What is parameterization in general?

667 Views Asked by At

Consider the set of all infinite arithmetic sequences of real numbers:

$$\forall f,d\in\mathbb R\ (f,f+d,f+2d,\cdots,f+id,\cdots)$$

Most people would say that the set of all of these sequences is parameterized by $f$ and $d$ thus there is a mapping from $\mathbb R^2$ to these sequences. Even further people would say that, since this is the lowest number of parameters possible, the dimension of the space of sequences is $2$.

Now consider everything I said above but for integers. It would still take at minimum $2$ integers to parameterize it.

But what about space-filling curves? A space-filling curve can map the real line to the real plane, meaning only $1$ variable is needed to parameterize the plane. Does that mean the plane is $1$ dimensional? You might say the parametrization has to be continuous (something the space filling curve is not) but then what about the integer sequence case? Can that case not even be parametrized because the integers are not continuous?

And in general, if two sets have the same cardinality then there must only be 1 variable needed two parameterize one to the other, no? The definition of cardinality is that there exists some bijective function from one to the other. Or equivalently we could consider the set of pairs $(f,d)$ to map to the sequences rather than the two individual variables.

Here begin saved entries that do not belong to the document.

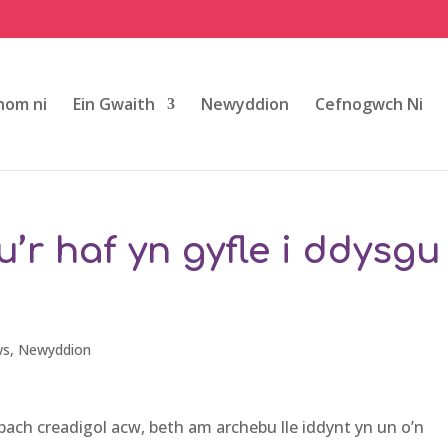
om ni
Ein Gwaith
Newyddion
Cefnogwch Ni
’r haf yn gyfle i ddysgu
ws
,
Newyddion
bach creadigol acw, beth am archebu lle iddynt yn un o’n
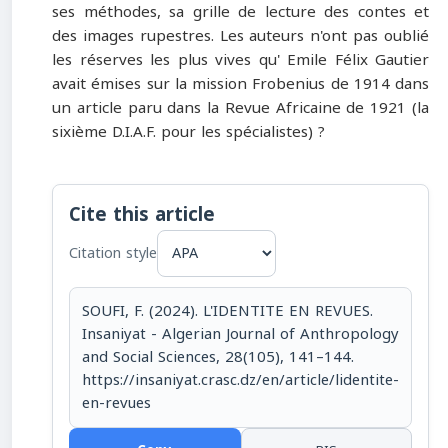
ses méthodes, sa grille de lecture des contes et
des images rupestres. Les auteurs n'ont pas oublié
les réserves les plus vives qu' Emile Félix Gautier
avait émises sur la mission Frobenius de 1914 dans
un article paru dans la Revue Africaine de 1921 (la
sixième D.I.A.F. pour les spécialistes) ?
Cite this article
Citation style
SOUFI, F. (2024). L'IDENTITE EN REVUES.
Insaniyat - Algerian Journal of Anthropology
and Social Sciences, 28(105), 141–144.
https://insaniyat.crasc.dz/en/article/lidentite-
en-revues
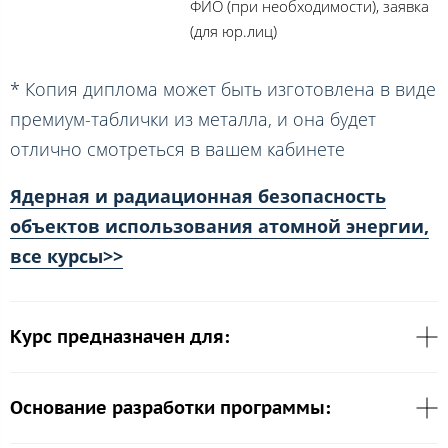
ФИО (при необходимости), заявка
(для юр.лиц)
* Копия диплома может быть изготовлена в виде
премиум-таблички из металла, и она будет
отлично смотреться в вашем кабинете
Ядерная и радиационная безопасность
объектов использования атомной энергии,
все курсы>>
Курс предназначен для:
Основание разработки программы:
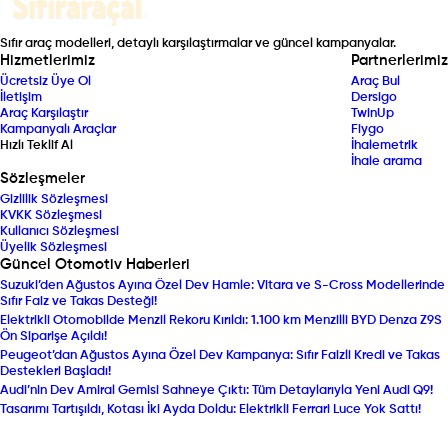
Sıfır araç modelleri, detaylı karşılaştırmalar ve güncel kampanyalar.
Hizmetlerimiz
Partnerlerimiz
Ücretsiz Üye Ol
Araç Bul
İletişim
Dersigo
Araç Karşılaştır
TwinUp
Kampanyalı Araçlar
Fiygo
Hızlı Teklif Al
İhalemetrik
İhale arama
Sözleşmeler
Gizlilik Sözleşmesi
KVKK Sözleşmesi
Kullanıcı Sözleşmesi
Üyelik Sözleşmesi
Güncel Otomotiv Haberleri
Suzuki’den Ağustos Ayına Özel Dev Hamle: Vitara ve S-Cross Modellerinde
Sıfır Faiz ve Takas Desteği!
Elektrikli Otomobilde Menzil Rekoru Kırıldı: 1.100 km Menzilli BYD Denza Z9S
Ön Siparişe Açıldı!
Peugeot’dan Ağustos Ayına Özel Dev Kampanya: Sıfır Faizli Kredi ve Takas
Destekleri Başladı!
Audi’nin Dev Amiral Gemisi Sahneye Çıktı: Tüm Detaylarıyla Yeni Audi Q9!
Tasarımı Tartışıldı, Kotası İki Ayda Doldu: Elektrikli Ferrari Luce Yok Sattı!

I've been trying to pick this apart for a while now since parametrizations are everywhere and, especially in my calculus class, we talk of the dimension of objects as being associated with the minimum number of parameters needed to paramaterize it (i.e a sphere while embedded in 3-space is actually 2-dimensional).

In that case it might be as simple as an implication that the parameters be differentiable since we are doing calculus but that fact that this is never addressed has me confused.

But in general, is parameterize a term that doesn't really mean anything concrete? Does it change meaning depending on the type of math you're doing? What if these two definitions collide like with the sequences?